• YOUR ASSIGNMENT
In the listing, some lines may hold the string "Fórum"; report how many do, as a bare number.

• SUPPLIED DATA
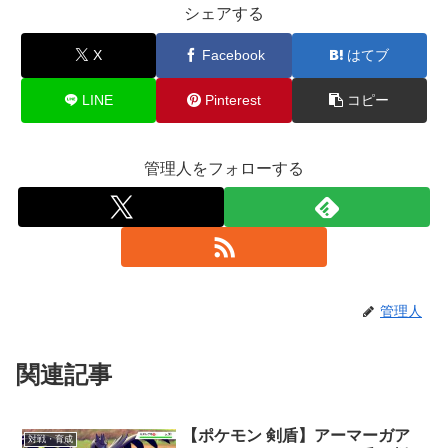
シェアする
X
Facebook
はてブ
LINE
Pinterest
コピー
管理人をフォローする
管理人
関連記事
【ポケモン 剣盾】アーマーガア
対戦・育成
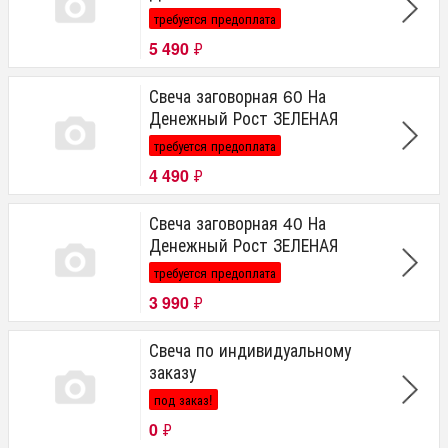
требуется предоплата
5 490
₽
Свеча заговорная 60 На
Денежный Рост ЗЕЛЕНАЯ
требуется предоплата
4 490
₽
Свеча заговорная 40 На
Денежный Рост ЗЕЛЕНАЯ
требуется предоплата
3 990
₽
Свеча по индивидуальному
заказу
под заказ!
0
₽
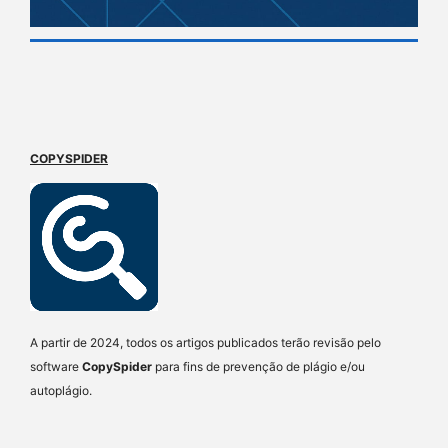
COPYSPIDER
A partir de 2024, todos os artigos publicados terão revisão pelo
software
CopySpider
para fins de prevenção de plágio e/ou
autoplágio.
==
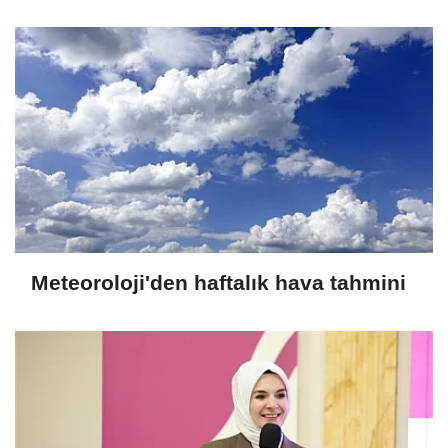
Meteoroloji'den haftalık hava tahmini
...
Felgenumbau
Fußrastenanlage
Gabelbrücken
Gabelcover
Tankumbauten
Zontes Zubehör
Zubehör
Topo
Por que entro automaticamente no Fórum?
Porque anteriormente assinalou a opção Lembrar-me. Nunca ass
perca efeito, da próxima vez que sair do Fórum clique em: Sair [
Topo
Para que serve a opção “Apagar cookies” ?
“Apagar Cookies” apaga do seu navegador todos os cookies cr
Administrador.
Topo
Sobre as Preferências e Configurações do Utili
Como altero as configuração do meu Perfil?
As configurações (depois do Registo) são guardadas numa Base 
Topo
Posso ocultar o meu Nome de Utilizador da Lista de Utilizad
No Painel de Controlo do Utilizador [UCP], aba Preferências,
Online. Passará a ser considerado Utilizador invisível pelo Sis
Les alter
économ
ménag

• OUTPUT
2